§ EXERCISE
Nothing but the lines from the one that contains "en.wikipedia.org/wiki/Shōwa-iōjima" to the end of the records should be printed, both ends included, exactly as given.

****************************************

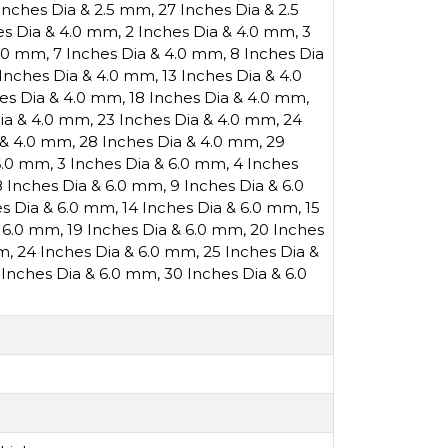
Inches Dia & 2.5 mm
,
27 Inches Dia & 2.5
es Dia & 4.0 mm
,
2 Inches Dia & 4.0 mm
,
3
4.0 mm
,
7 Inches Dia & 4.0 mm
,
8 Inches Dia
 Inches Dia & 4.0 mm
,
13 Inches Dia & 4.0
hes Dia & 4.0 mm
,
18 Inches Dia & 4.0 mm
,
Dia & 4.0 mm
,
23 Inches Dia & 4.0 mm
,
24
 & 4.0 mm
,
28 Inches Dia & 4.0 mm
,
29
 6.0 mm
,
3 Inches Dia & 6.0 mm
,
4 Inches
8 Inches Dia & 6.0 mm
,
9 Inches Dia & 6.0
es Dia & 6.0 mm
,
14 Inches Dia & 6.0 mm
,
15
& 6.0 mm
,
19 Inches Dia & 6.0 mm
,
20 Inches
mm
,
24 Inches Dia & 6.0 mm
,
25 Inches Dia &
 Inches Dia & 6.0 mm
,
30 Inches Dia & 6.0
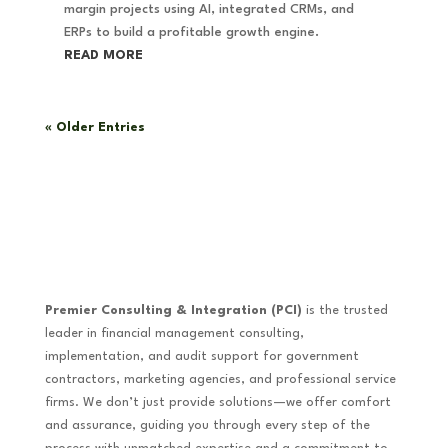
margin projects using AI, integrated CRMs, and
ERPs to build a profitable growth engine.
READ MORE
« Older Entries
Premier Consulting & Integration (PCI)
is the trusted
leader in financial management consulting,
implementation, and audit support for government
contractors, marketing agencies, and professional service
firms. We don’t just provide solutions—we offer comfort
and assurance, guiding you through every step of the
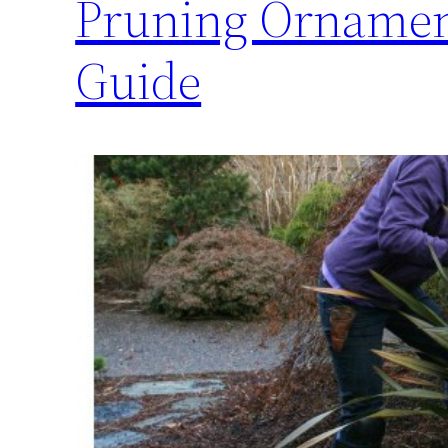
Pruning Ornament
Guide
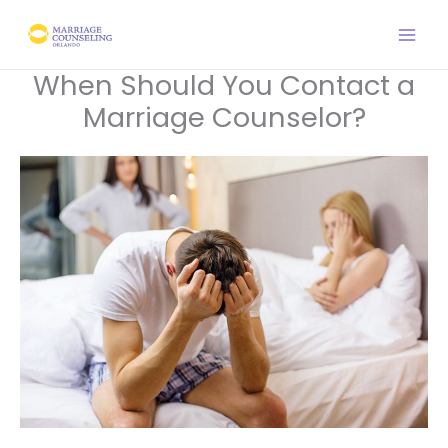
Skip
to
content
When Should You Contact a
Marriage Counselor?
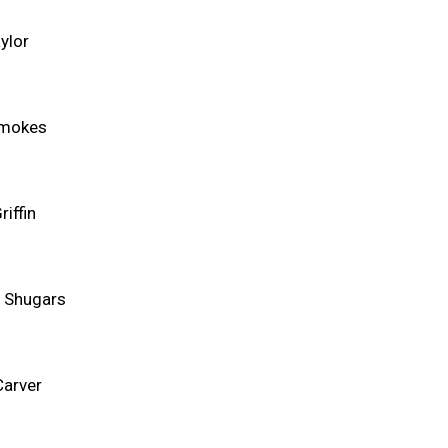
ylor
Smokes
riffin
 Shugars
Carver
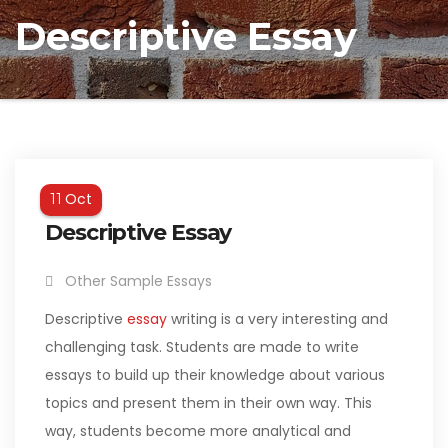
Descriptive Essay
Oct
11
Descriptive Essay
Other Sample Essays
Descriptive
essay
writing is a very interesting and
challenging task. Students are made to write
essays to build up their knowledge about various
topics and present them in their own way. This
way, students become more analytical and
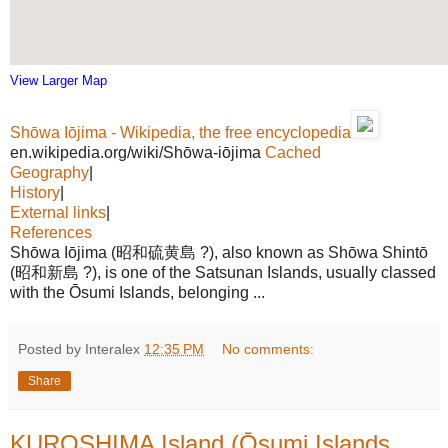
View Larger Map
Shōwa Iōjima - Wikipedia, the free encyclopedia
en.wikipedia.org/wiki/Shōwa-iōjima
Cached
Geography
|
History
|
External links
|
References
Shōwa Iōjima (昭和硫黄島 ?), also known as Shōwa Shintō
(昭和新島 ?), is one of the Satsunan Islands, usually classed
with the Ōsumi Islands, belonging ...
Posted by Interalex
12:35 PM
No comments:
Share
KUROSHIMA Island (Ōsumi Islands,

****************************************

§ EXERCISE OUTPUT
en.wikipedia.org/wiki/Shōwa-iōjima
Cached
Geography
|
History
|
External links
|
References
Shōwa Iōjima (昭和硫黄島 ?), also known as Shōwa Shintō
(昭和新島 ?), is one of the Satsunan Islands, usually classed
with the Ōsumi Islands, belonging ...
Posted by Interalex
12:35 PM
No comments:
Share
KUROSHIMA Island (Ōsumi Islands,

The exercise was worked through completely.